→ DATASET ENTRIES:
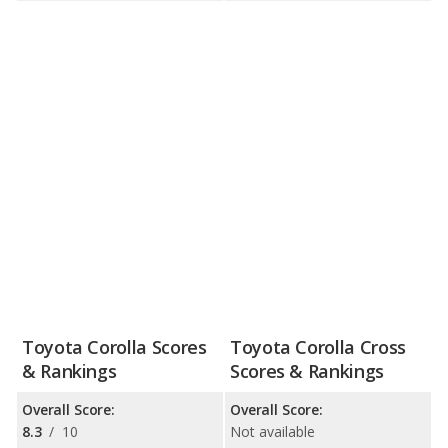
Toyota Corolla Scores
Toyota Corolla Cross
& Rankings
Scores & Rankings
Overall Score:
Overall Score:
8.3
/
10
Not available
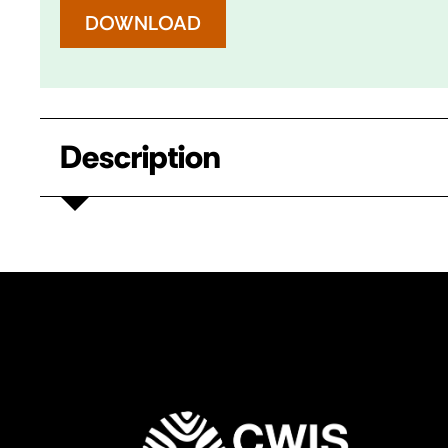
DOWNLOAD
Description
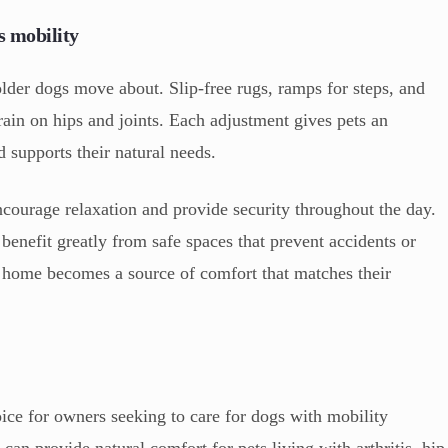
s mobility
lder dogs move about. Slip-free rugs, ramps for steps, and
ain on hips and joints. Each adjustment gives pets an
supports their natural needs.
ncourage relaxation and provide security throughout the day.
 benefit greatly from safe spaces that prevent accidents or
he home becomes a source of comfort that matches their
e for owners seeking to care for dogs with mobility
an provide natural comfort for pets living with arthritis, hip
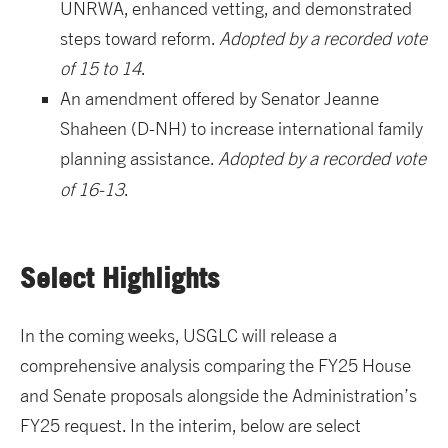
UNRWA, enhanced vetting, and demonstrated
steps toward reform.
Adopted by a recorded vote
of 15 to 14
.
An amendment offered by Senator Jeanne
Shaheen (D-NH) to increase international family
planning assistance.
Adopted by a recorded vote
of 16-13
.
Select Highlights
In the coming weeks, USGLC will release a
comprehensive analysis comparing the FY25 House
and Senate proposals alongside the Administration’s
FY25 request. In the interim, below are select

→ WHAT YOU WILL DO:
No picture is to be printed. Output exactly the lines above from the line containing "an provide natural" through the line containing "In the coming weeks, USGLC will release a".

→ OUTPUT OF THE TASK:
an provide natural comfort for pets living with arthritis, hip
UNRWA, enhanced vetting, and demonstrated
steps toward reform.
Adopted by a recorded vote
of 15 to 14
.
An amendment offered by Senator Jeanne
Shaheen (D-NH) to increase international family
planning assistance.
Adopted by a recorded vote
of 16-13
.
Select Highlights
In the coming weeks, USGLC will release a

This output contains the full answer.